Scan the data below and report how many lines include the word "independencia". Nothing else is wanted.

[Supplied material — start]

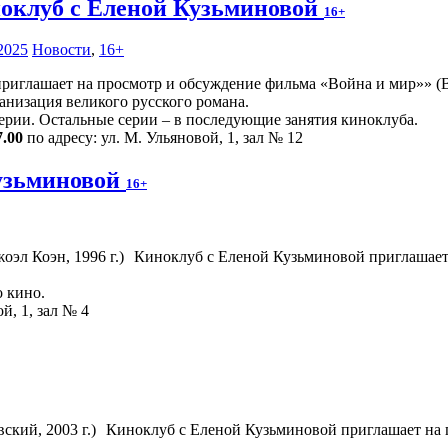
оклуб с Еленой Кузьминовой
16+
2025
Новости
,
16+
иглашает на просмотр и обсуждение фильма «Война и мир»» (Ве
низация великого русского романа.
ерии. Остальные серии – в последующие занятия киноклуба.
7.00
по адресу: ул. М. Ульяновой, 1, зал № 12
узьминовой
16+
Киноклуб с Еленой Кузьминовой приглашает
 кино.
й, 1, зал № 4
Киноклуб с Еленой Кузьминовой приглашает на 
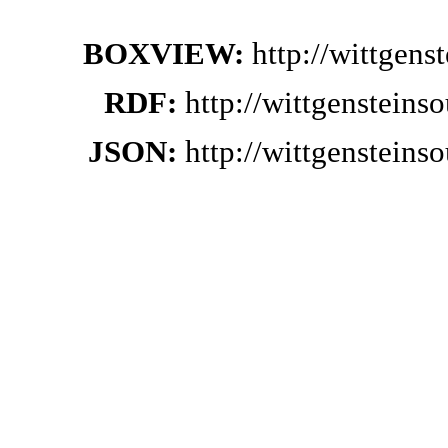
BOXVIEW:
http://wittgen
RDF:
http://wittgenstein
JSON:
http://wittgenstein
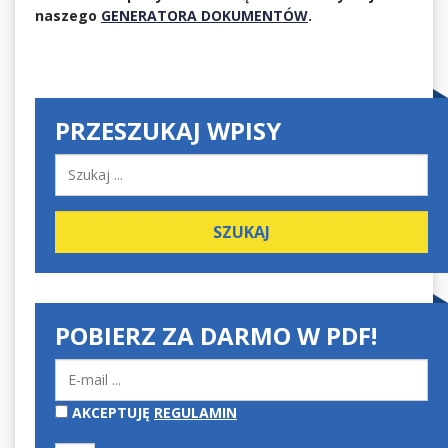
naszego
GENERATORA DOKUMENTÓW
.
PRZESZUKAJ WPISY
POBIERZ ZA DARMO W PDF!
AKCEPTUJĘ
REGULAMIN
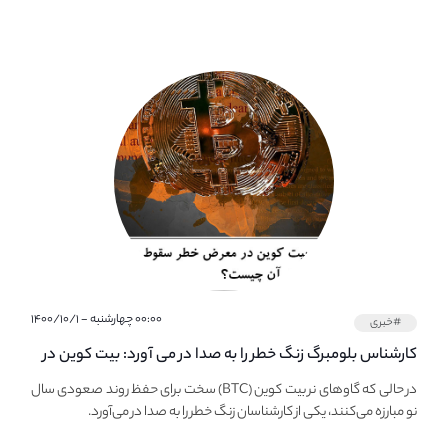
۰۰:۰۰ چهارشنبه - ۱۴۰۰/۱۰/۱
#خبری
کارشناس بلومبرگ زنگ خطر را به صدا در می آورد: بیت کوین در
معرض خطر سقوط بزرگ است - دلیل آن چیست؟
در حالی که گاوهای نر بیت کوین (BTC) سخت برای حفظ روند صعودی سال
نو مبارزه می‌کنند، یکی از کارشناسان زنگ خطر را به صدا در می‌آورد.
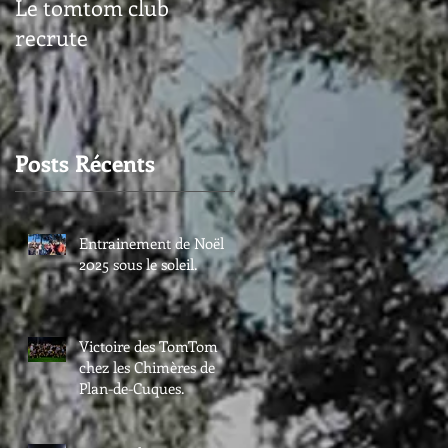
Le tomtom club
recrute
Posts Récents
Entrainement de Noël
2025 sous le soleil.
Victoire des TomTom
chez les Chimères de
Plan-de-Cuques.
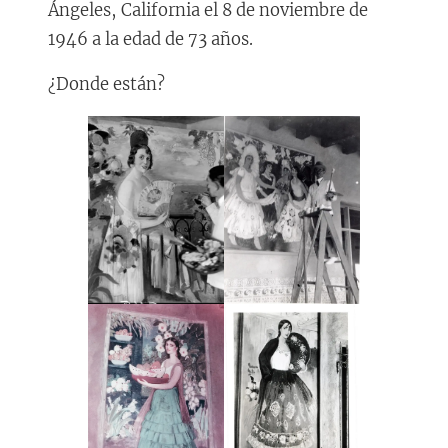
Ángeles, California el 8 de noviembre de
1946 a la edad de 73 años.
¿Donde están?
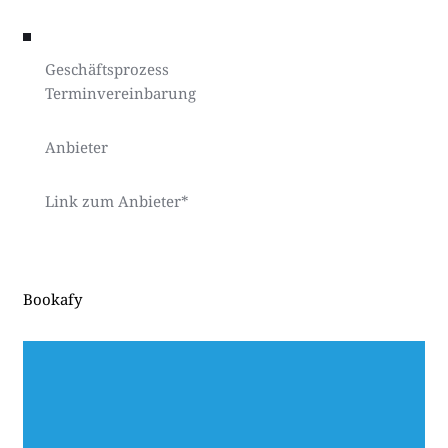
Geschäftsprozess
Terminvereinbarung
Anbieter
Link zum Anbieter*
Bookafy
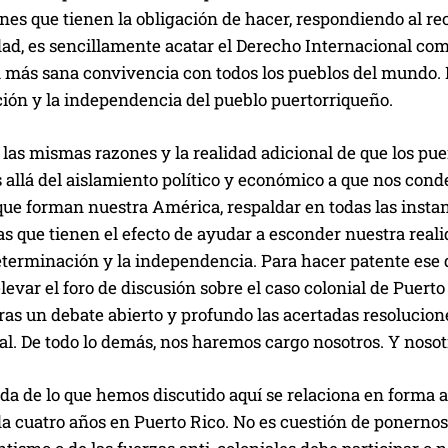
ones que tienen la obligación de hacer, respondiendo al 
ad, es sencillamente acatar el Derecho Internacional com
a más sana convivencia con todos los pueblos del mundo. E
ión y la independencia del pueblo puertorriqueño.
 las mismas razones y la realidad adicional de que los pu
 allá del aislamiento político y económico a que nos conde
ue forman nuestra América, respaldar en todas las instan
s que tienen el efecto de ayudar a esconder nuestra real
determinación y la independencia. Para hacer patente ese 
levar el foro de discusión sobre el caso colonial de Puerto
tras un debate abierto y profundo las acertadas resolucio
al. De todo lo demás, nos haremos cargo nosotros. Y nosotr
a de lo que hemos discutido aquí se relaciona en forma a
a cuatro años en Puerto Rico. No es cuestión de ponernos 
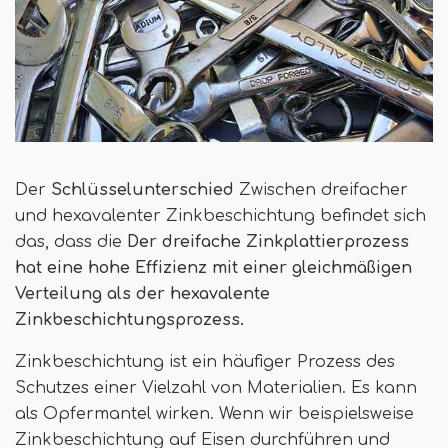
Der
Schlüsselunterschied
Zwischen dreifacher
und hexavalenter Zinkbeschichtung befindet sich
das, dass die
Der dreifache Zinkplattierprozess
hat eine hohe Effizienz mit einer gleichmäßigen
Verteilung als der hexavalente
Zinkbeschichtungsprozess.
Zinkbeschichtung ist ein häufiger Prozess des
Schutzes einer Vielzahl von Materialien. Es kann
als Opfermantel wirken. Wenn wir beispielsweise
Zinkbeschichtung auf Eisen durchführen und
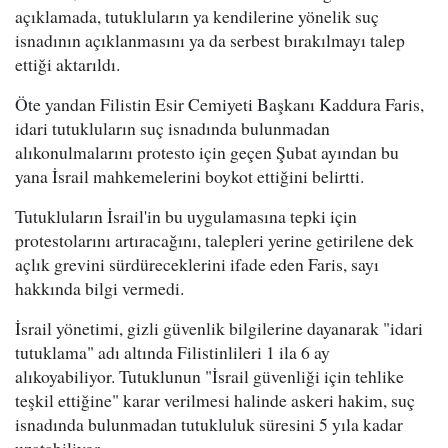
açıklamada, tutukluların ya kendilerine yönelik suç
isnadının açıklanmasını ya da serbest bırakılmayı talep
ettiği aktarıldı.
Öte yandan Filistin Esir Cemiyeti Başkanı Kaddura Faris,
idari tutukluların suç isnadında bulunmadan
alıkonulmalarını protesto için geçen Şubat ayından bu
yana İsrail mahkemelerini boykot ettiğini belirtti.
Tutukluların İsrail'in bu uygulamasına tepki için
protestolarını artıracağını, talepleri yerine getirilene dek
açlık grevini sürdüreceklerini ifade eden Faris, sayı
hakkında bilgi vermedi.
İsrail yönetimi, gizli güvenlik bilgilerine dayanarak "idari
tutuklama" adı altında Filistinlileri 1 ila 6 ay
alıkoyabiliyor. Tutuklunun "İsrail güvenliği için tehlike
teşkil ettiğine" karar verilmesi halinde askeri hakim, suç
isnadında bulunmadan tutukluluk süresini 5 yıla kadar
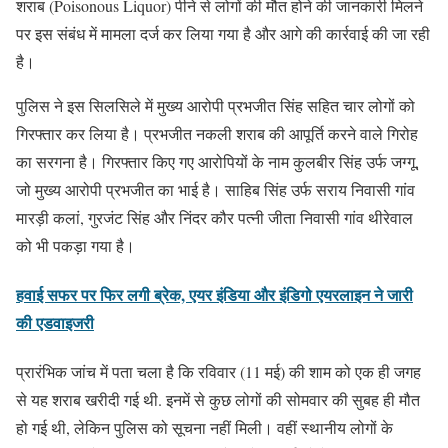
शराब (Poisonous Liquor) पीने से लोगों की मौत होने की जानकारी मिलने
पर इस संबंध में मामला दर्ज कर लिया गया है और आगे की कार्रवाई की जा रही
है।
पुलिस ने इस सिलसिले में मुख्य आरोपी प्रभजीत सिंह सहित चार लोगों को
गिरफ्तार कर लिया है। प्रभजीत नकली शराब की आपूर्ति करने वाले गिरोह
का सरगना है। गिरफ्तार किए गए आरोपियों के नाम कुलबीर सिंह उर्फ जग्गू,
जो मुख्य आरोपी प्रभजीत का भाई है। साहिब सिंह उर्फ सराय निवासी गांव
मारड़ी कलां, गुरजंट सिंह और निंदर कौर पत्नी जीता निवासी गांव थीरेवाल
को भी पकड़ा गया है।
हवाई सफर पर फिर लगी ब्रेक, एयर इंडिया और इंडिगो एयरलाइन ने जारी
की एडवाइजरी
प्रारंभिक जांच में पता चला है कि रविवार (11 मई) की शाम को एक ही जगह
से यह शराब खरीदी गई थी. इनमें से कुछ लोगों की सोमवार की सुबह ही मौत
हो गई थी, लेकिन पुलिस को सूचना नहीं मिली। वहीं स्थानीय लोगों के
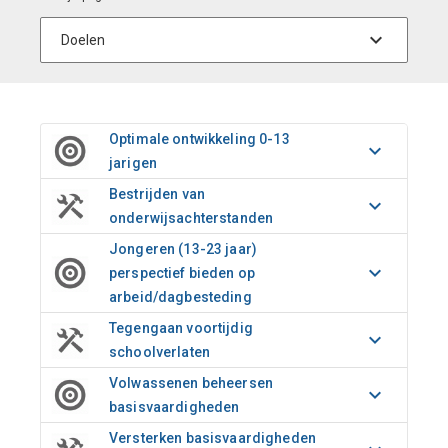
Optimale ontwikkeling 0-13
jarigen
Bestrijden van
onderwijsachterstanden
Jongeren (13-23 jaar)
perspectief bieden op
arbeid/dagbesteding
Tegengaan voortijdig
schoolverlaten
Volwassenen beheersen
basisvaardigheden
Versterken basisvaardigheden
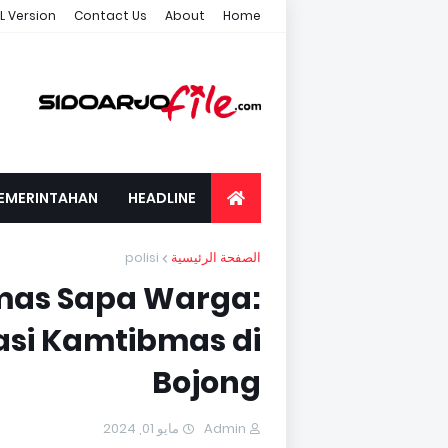
L Version
Contact Us
About
Home
EMERINTAHAN
HEADLINE
polisi
الصفحة الرئيسية
as Sapa Warga:
asi Kamtibmas di
Bojong
مايو 01, 2024
Admin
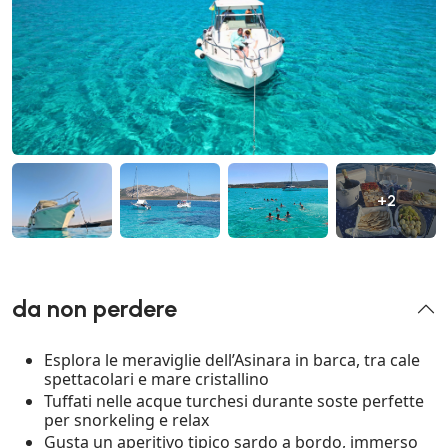
+2
da non perdere
Esplora le meraviglie dell’Asinara in barca, tra cale
spettacolari e mare cristallino
Tuffati nelle acque turchesi durante soste perfette
per snorkeling e relax
Gusta un aperitivo tipico sardo a bordo, immerso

[Supplied material — finish]

■ Written solution ■
2